* _Data in this exercise_
★ ★ ★
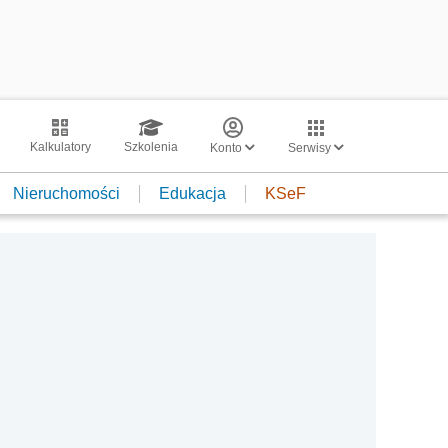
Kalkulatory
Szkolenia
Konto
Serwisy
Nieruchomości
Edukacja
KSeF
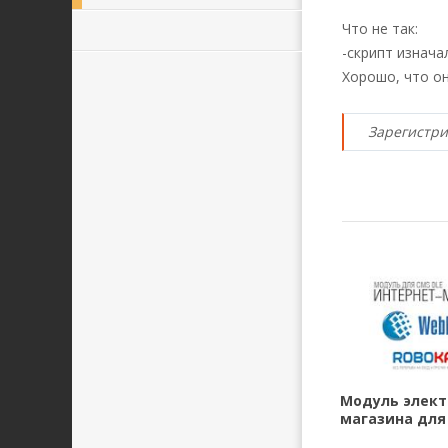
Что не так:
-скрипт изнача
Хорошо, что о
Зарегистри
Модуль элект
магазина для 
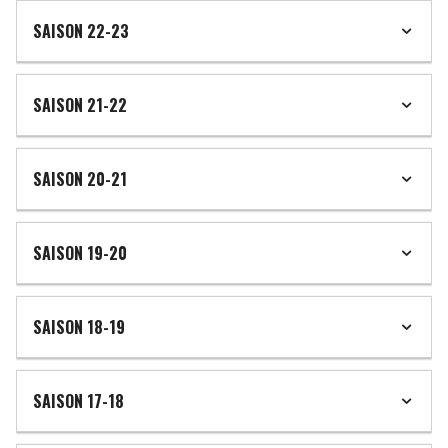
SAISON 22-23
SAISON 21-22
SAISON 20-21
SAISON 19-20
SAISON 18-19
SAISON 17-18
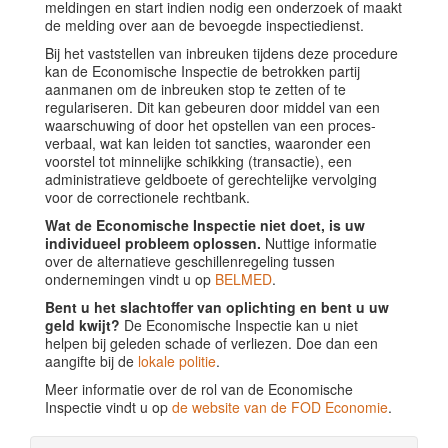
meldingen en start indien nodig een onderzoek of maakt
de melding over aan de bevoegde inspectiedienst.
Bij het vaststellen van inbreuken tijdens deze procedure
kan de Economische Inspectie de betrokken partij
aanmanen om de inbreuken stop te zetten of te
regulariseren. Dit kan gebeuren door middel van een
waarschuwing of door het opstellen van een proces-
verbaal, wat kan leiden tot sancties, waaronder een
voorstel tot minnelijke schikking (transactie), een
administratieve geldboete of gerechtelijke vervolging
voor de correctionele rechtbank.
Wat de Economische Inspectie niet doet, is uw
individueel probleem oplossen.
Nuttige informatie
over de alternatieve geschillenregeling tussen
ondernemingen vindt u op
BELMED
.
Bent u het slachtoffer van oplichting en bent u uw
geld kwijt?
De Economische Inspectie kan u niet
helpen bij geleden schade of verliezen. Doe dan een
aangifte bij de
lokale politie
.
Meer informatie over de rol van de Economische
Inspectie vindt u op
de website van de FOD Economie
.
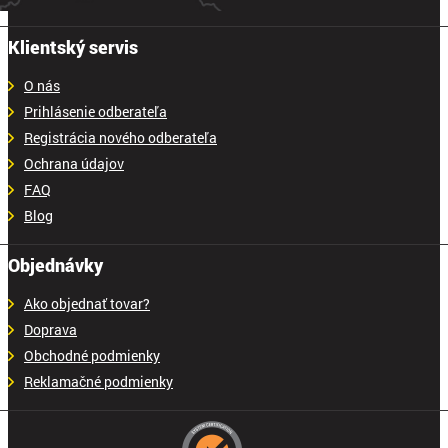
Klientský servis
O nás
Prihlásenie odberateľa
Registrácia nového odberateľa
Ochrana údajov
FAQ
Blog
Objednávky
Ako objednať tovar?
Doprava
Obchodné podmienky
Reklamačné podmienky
★ ★ ★
* _What to produce_
Read the listing line by line, and copy each line in which the word "informatie" is found.

* _Solution to this task_
Nuttige informatie
Meer informatie over de rol van de Economische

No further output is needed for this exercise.